[Page-level text extractions]
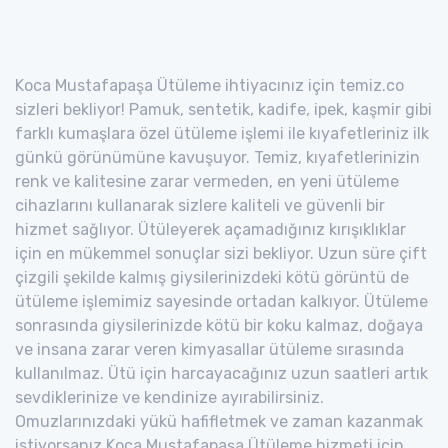
Koca Mustafapaşa Ütüleme ihtiyacınız için temiz.co
sizleri bekliyor! Pamuk, sentetik, kadife, ipek, kaşmir gibi
farklı kumaşlara özel ütüleme işlemi ile kıyafetleriniz ilk
günkü görünümüne kavuşuyor. Temiz, kıyafetlerinizin
renk ve kalitesine zarar vermeden, en yeni ütüleme
cihazlarını kullanarak sizlere kaliteli ve güvenli bir
hizmet sağlıyor. Ütüleyerek açamadığınız kırışıklıklar
için en mükemmel sonuçlar sizi bekliyor. Uzun süre çift
çizgili şekilde kalmış giysilerinizdeki kötü görüntü de
ütüleme işlemimiz sayesinde ortadan kalkıyor. Ütüleme
sonrasında giysilerinizde kötü bir koku kalmaz, doğaya
ve insana zarar veren kimyasallar ütüleme sırasında
kullanılmaz. Ütü için harcayacağınız uzun saatleri artık
sevdiklerinize ve kendinize ayırabilirsiniz.
Omuzlarınızdaki yükü hafifletmek ve zaman kazanmak
istiyorsanız Koca Mustafapaşa Ütüleme hizmeti için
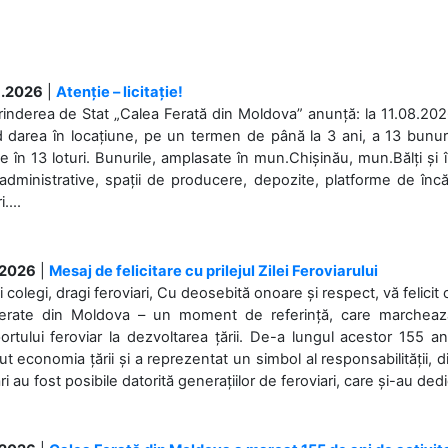
.2026
|
Atenție – licitație!
rinderea de Stat „Calea Ferată din Moldova” anunță: la 11.08.2026,
d darea în locațiune, pe un termen de până la 3 ani, a 13 bunuri
 în 13 loturi. Bunurile, amplasate în mun.Chișinău, mun.Bălți și 
 administrative, spații de producere, depozite, platforme de în
....
.2026
|
Mesaj de felicitare cu prilejul Zilei Feroviarului
i colegi, dragi feroviari, Cu deosebită onoare și respect, vă felicit 
Ferate din Moldova – un moment de referință, care marchează is
ortului feroviar la dezvoltarea țării. De-a lungul acestor 155 ani
ut economia țării și a reprezentat un simbol al responsabilității, d
ări au fost posibile datorită generațiilor de feroviari, care și-au ded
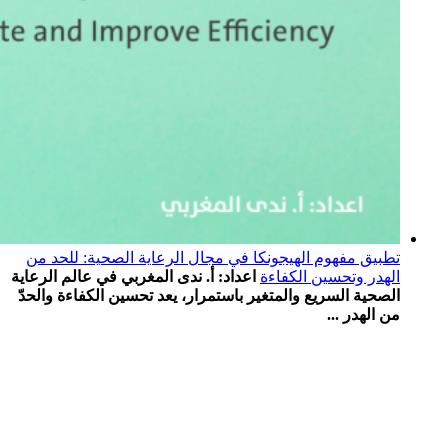
تطبيق مفهوم الهيجونكا في مجال الرعاية الصحية: للحد من
الهدر وتحسين الكفاءة
اعداد: أ. ندى المغربي في عالم الرعاية
الصحية السريع والمتغير باستمرار، يعد تحسين الكفاءة والحدّ
من الهدر ...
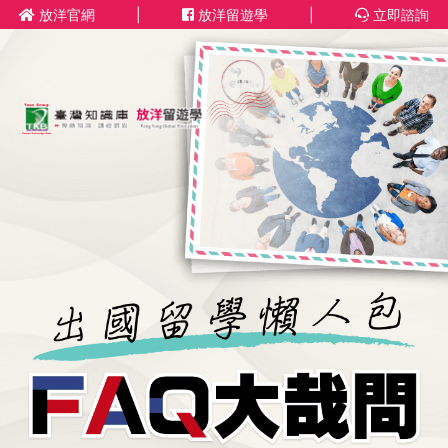
放洋官網
|
放洋留遊學
|
立即諮詢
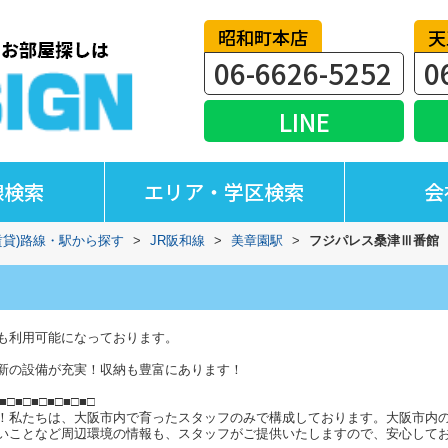
昭和町本店
天
06-6626-5252
0
LINE
線検索
エリア・学区検索
会
賃貸)路線・駅から探す
>
JR阪和線
>
美章園駅
>
フジパレス桑津Ⅲ番館
も利用可能になっております。
新の設備が充実！収納も豊富にあります！
■□■□■□■□■□■□
！私たちは、大阪市内で育ったスタッフのみで構成しております。大阪市内
いことなど周辺環境の情報も、スタッフがご提供いたしますので、安心して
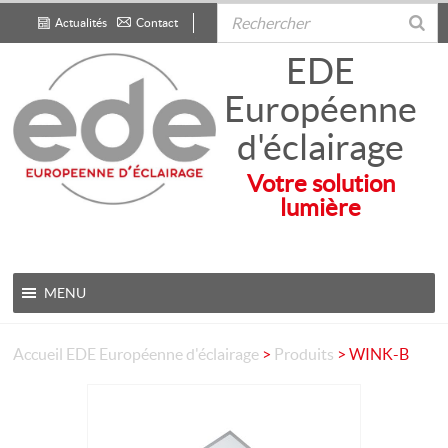
Actualités
Contact
.
EDE
Européenne
d'éclairage
Votre solution
lumière
MENU
Accueil
EDE Européenne d'éclairage
>
Produits
>
WINK-B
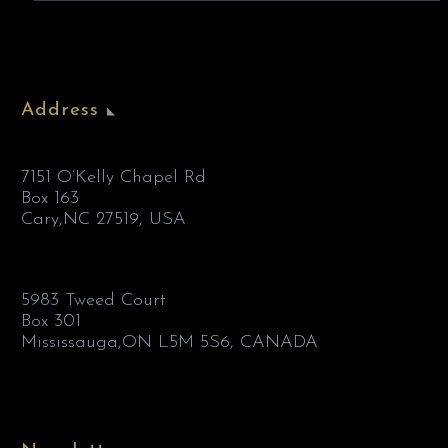
Address
7151 O’Kelly Chapel Rd
Box 163
Cary,NC 27519, USA
5983 Tweed Court
Box 301
Mississauga,ON L5M 5S6, CANADA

▸ WHAT IS EXPECTED:
All of the lines above should be copied exactly, apart from the pictures.

▸ SOLUTION TO THIS EXERCISE:
Koca Mustafapaşa Ütüleme ihtiyacınız için temiz.co
sizleri bekliyor! Pamuk, sentetik, kadife, ipek, kaşmir gibi
farklı kumaşlara özel ütüleme işlemi ile kıyafetleriniz ilk
günkü görünümüne kavuşuyor. Temiz, kıyafetlerinizin
renk ve kalitesine zarar vermeden, en yeni ütüleme
cihazlarını kullanarak sizlere kaliteli ve güvenli bir
hizmet sağlıyor. Ütüleyerek açamadığınız kırışıklıklar
için en mükemmel sonuçlar sizi bekliyor. Uzun süre çift
çizgili şekilde kalmış giysilerinizdeki kötü görüntü de
ütüleme işlemimiz sayesinde ortadan kalkıyor. Ütüleme
sonrasında giysilerinizde kötü bir koku kalmaz, doğaya
ve insana zarar veren kimyasallar ütüleme sırasında
kullanılmaz. Ütü için harcayacağınız uzun saatleri artık
sevdiklerinize ve kendinize ayırabilirsiniz.
Omuzlarınızdaki yükü hafifletmek ve zaman kazanmak
istiyorsanız Koca Mustafapaşa Ütüleme hizmeti için
.2026
|
Atenție – licitație!
rinderea de Stat „Calea Ferată din Moldova” anunță: la 11.08.2026,
d darea în locațiune, pe un termen de până la 3 ani, a 13 bunuri
 în 13 loturi. Bunurile, amplasate în mun.Chișinău, mun.Bălți și 
 administrative, spații de producere, depozite, platforme de în
....
.2026
|
Mesaj de felicitare cu prilejul Zilei Feroviarului
i colegi, dragi feroviari, Cu deosebită onoare și respect, vă felicit 
Ferate din Moldova – un moment de referință, care marchează is
ortului feroviar la dezvoltarea țării. De-a lungul acestor 155 ani
ut economia țării și a reprezentat un simbol al responsabilității, d
ări au fost posibile datorită generațiilor de feroviari, care și-au ded
تطبيق مفهوم الهيجونكا في مجال الرعاية الصحية: للحد من
الهدر وتحسين الكفاءة
اعداد: أ. ندى المغربي في عالم الرعاية
الصحية السريع والمتغير باستمرار، يعد تحسين الكفاءة والحدّ
من الهدر ...
放洋官網
|
放洋留遊學
|
立即諮詢
昭和町本店
天
06-6626-5252
0
LINE
線検索
エリア・学区検索
会
賃貸)路線・駅から探す
>
JR阪和線
>
美章園駅
>
フジパレス桑津Ⅲ番館
も利用可能になっております。
新の設備が充実！収納も豊富にあります！
■□■□■□■□■□■□
！私たちは、大阪市内で育ったスタッフのみで構成しております。大阪市内
いことなど周辺環境の情報も、スタッフがご提供いたしますので、安心して
Actualités
Contact
.
EDE
Européenne
d'éclairage
Votre solution
lumière
MENU
Accueil
EDE Européenne d'éclairage
>
Produits
>
WINK-B
Address
7151 O’Kelly Chapel Rd
Box 163
Cary,NC 27519, USA
5983 Tweed Court
Box 301
Mississauga,ON L5M 5S6, CANADA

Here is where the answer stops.